As companies gear up for the annual Puerto Rican Day Parade in New York City, one grassroots group is not happy with one beer giant's marketing campaign.
According to Latino Rebels, “Boricuas for a Positive Image” have formally asked the company MillerCoors to stop distribution of a special Coors Light beer can which dons an image of the Puerto Rican flag.
In a statement released last week, the New York based community group said: “We believe Coors has insulted the Puerto Rican community by using this promotion before the parade.”
The activist group further noted that other Puerto Rican organizations, elected officials, activists, and neighborhood groups asked that “Coors, Inc. cease distributing a promotional beer can with the symbol of the Puerto Rican flag.”
One of the group’s members, Lucky Rivera, said that the beer can is “an insult to our culture, history, and flag. We will not allow Coors to insult us.”
If Coors chooses to not comply with their demands, the group warned it will plan protests and demonstrations.
Along with contacting Coors directly, the group has also sent a letter to Simon Bergson of Manhattan Beer Distributors asking that he “immediately stop manufacturing and/or distributing your offensive promotion."
The group is also disappointed that the marketing agent of the parade, which will be held in Manhattan June 9, has “more interest in profit than in portraying a positive image.”
As the “Boricuas for a Positive Image” voice their concern at a corporate level, The National Institute for Latino Policy said some of the blame must also be placed on the parade’s board of directors.
“It seems like the leadership of the National Puerto Rican Day Parade just can't help themselves!"
The group further noted: “The cry is going out on the need to hold the board of directors of the Parade accountable.”
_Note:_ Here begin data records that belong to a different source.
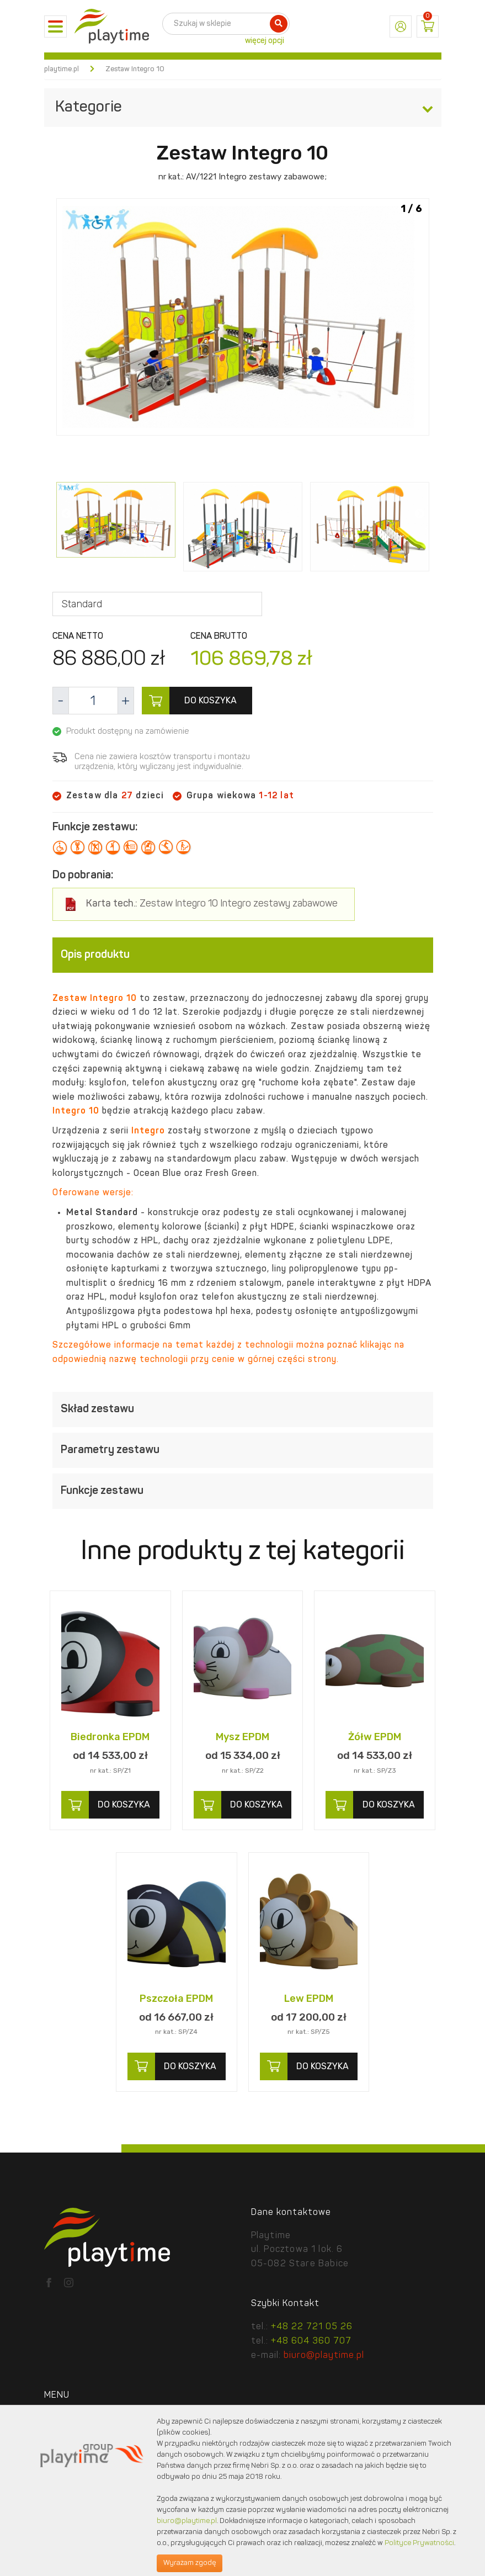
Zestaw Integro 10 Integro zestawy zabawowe (212, 904)
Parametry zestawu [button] (243, 1450)
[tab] (242, 955)
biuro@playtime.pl (324, 2355)
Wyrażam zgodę (189, 2563)
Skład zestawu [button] (243, 1410)
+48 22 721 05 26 (312, 2327)
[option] (242, 318)
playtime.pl (61, 69)
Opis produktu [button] (243, 955)
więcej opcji (264, 41)
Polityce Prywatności (419, 2543)
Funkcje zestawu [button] (243, 1491)
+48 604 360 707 (311, 2341)
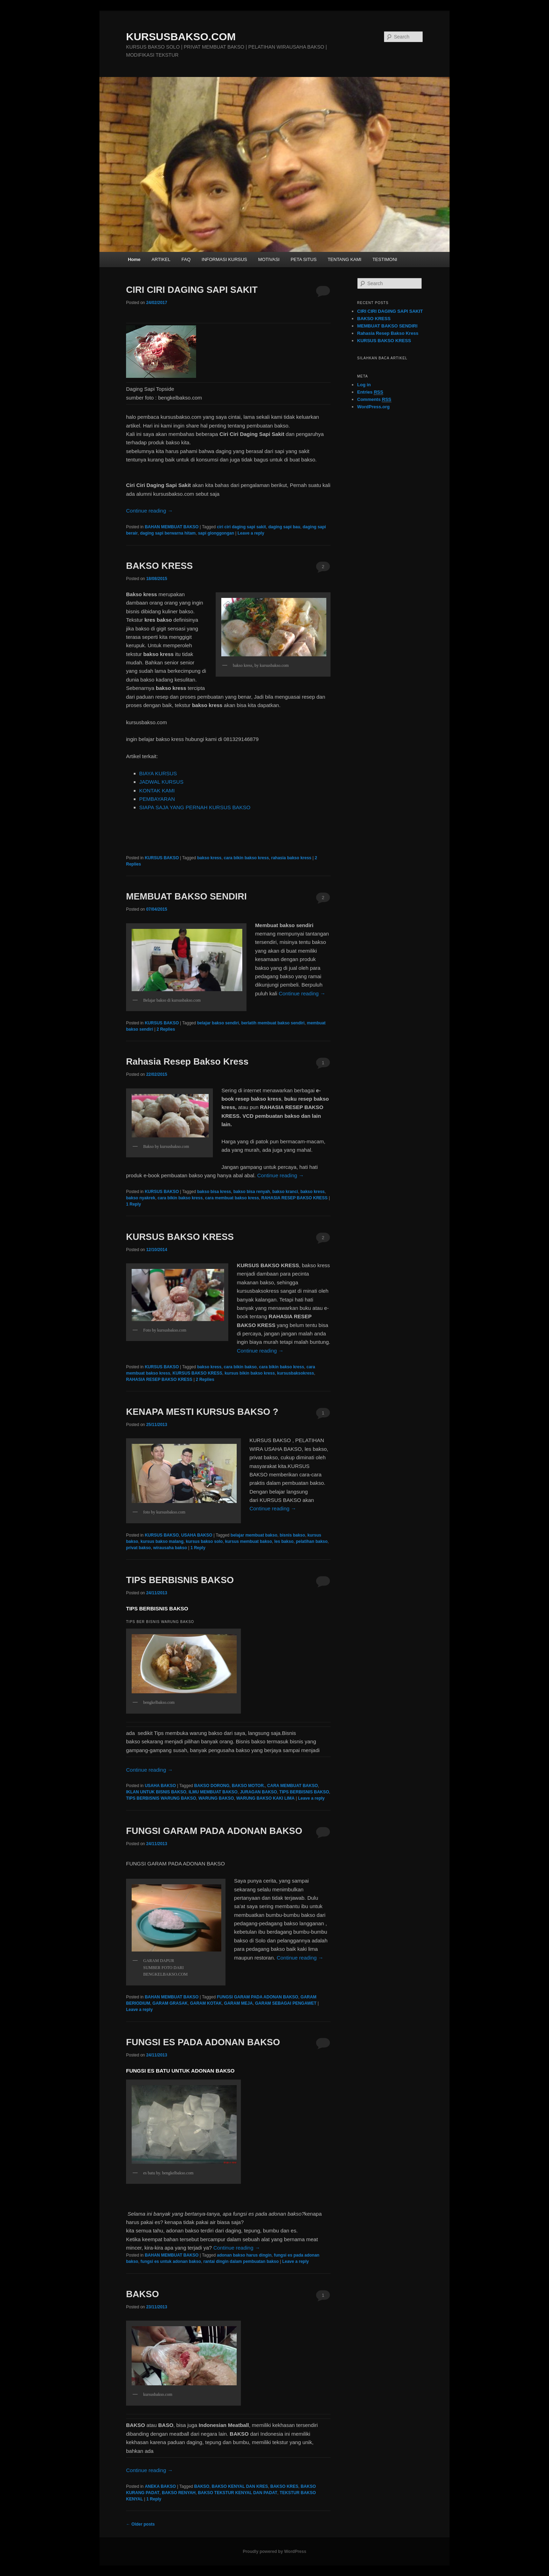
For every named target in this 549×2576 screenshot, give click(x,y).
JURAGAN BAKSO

Given that the National Institute of Alcohol Abuse and Alcoholism has found that Puerto Ricans have one of the highest rates of alcohol dependence in the Latino community, it is “surprising to many in the Puerto Rican community that the Parade leadership would allow the Puerto Rican flag to be displayed this year on a beer can.”
The policy institute also said in light of the theme for this year’s parade being Salud -- Celebrating Your Health, the choice of sponsorship is even more egregious.
“So, in this case, they must be using ‘salud’ as drinkers do,’¡Salud!’ and not as a public health message.”
The move has left many scratching their heads.
“The Board and many other volunteers of the Parade work hard every year to pull off this unique and high profile event, why would they want to tarnish their efforts in this way?”
Coors and the parade’s board of directors have yet to comment on the issue.